The company expects the majority of positions will be taken up through its voluntary early retirement program, eligible for those who meet certain criteria, from which they will also receive enhanced retirement benefits. Remaining positions will come from further reductions and site closures. The reductions will see a cut in eight percent of the company’s total workforce.

Consequently, to further provide sufficient cost savings, the company is moving its production from its animal health manufacturing facility in Larchwood, Iowa, to an existing plant in Fort Dodge and is shutting its research and development offices in Bridgewater, New Jersey and Shanghai, China.
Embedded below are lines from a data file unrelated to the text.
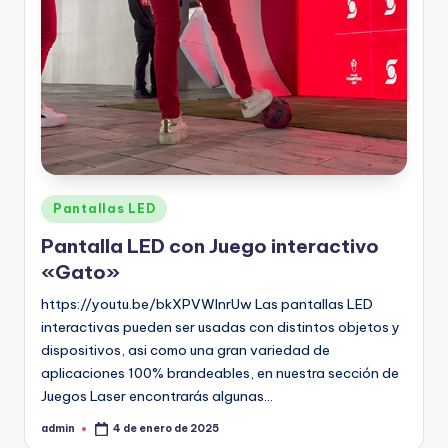
Pantallas LED
Pantalla LED con Juego interactivo
«Gato»
https://youtu.be/bkXPVWInrUw Las pantallas LED
interactivas pueden ser usadas con distintos objetos y
dispositivos, asi como una gran variedad de
aplicaciones 100% brandeables, en nuestra sección de
Juegos Laser encontrarás algunas…
admin
4 de enero de 2025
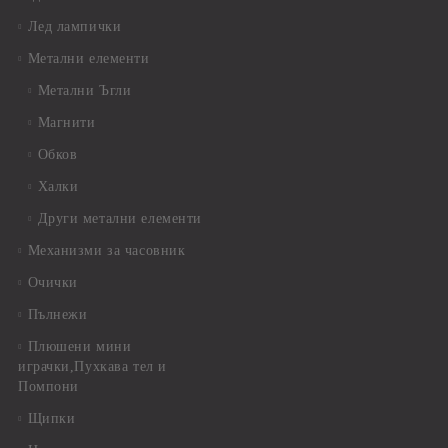
Лед лампички
Метални елементи
Метални Ъгли
Магнити
Обков
Халки
Други метални елементи
Механизми за часовник
Очички
Пълнежи
Плюшени мини
играчки,Пухкава тел и
Помпони
Щипки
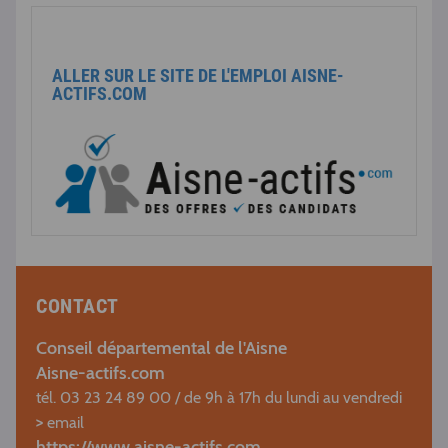
ALLER SUR LE SITE DE L'EMPLOI AISNE-
ACTIFS.COM
CONTACT
Conseil départemental de l'Aisne
Aisne-actifs.com
tél. 03 23 24 89 00 / de 9h à 17h du lundi au vendredi
>
email
https://www.aisne-actifs.com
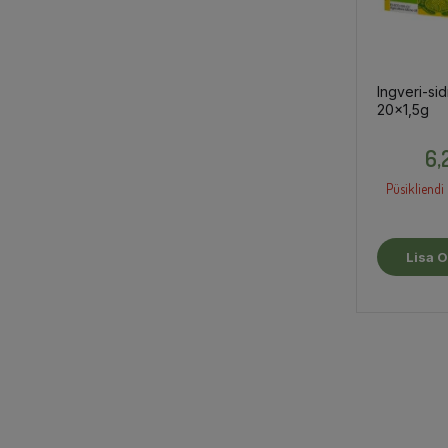
Ingveri-sid
20x1,5g
6,
Püsikliendi 
Lisa O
The company has been going through a number of difficult periods, laying off 500 employees at the start of the year and has had to deal with a large number of patent expires, creating increased competition in the drug market for medicines to treat depression, cancer and schizophrenia, amongst others. Additionally, a delay in its new rheumatoid arthritis drug has also represented a number of challenges.

However, it is set to launch two new treatments in 2018, one for migraines, and the other for breast cancer, according to Reuters. The treatments are currently under review by the Food & Drug Administration.

“Around the world we have pricing pressure and I think it’s understandable,” Chief Executive Officer David Ricks has said. “Patients and health-care systems, governments, want us to be more efficient. This is a step toward efficiency. It gives us flexibility and latitude to respond to events that may put pressure on our prices in the future.”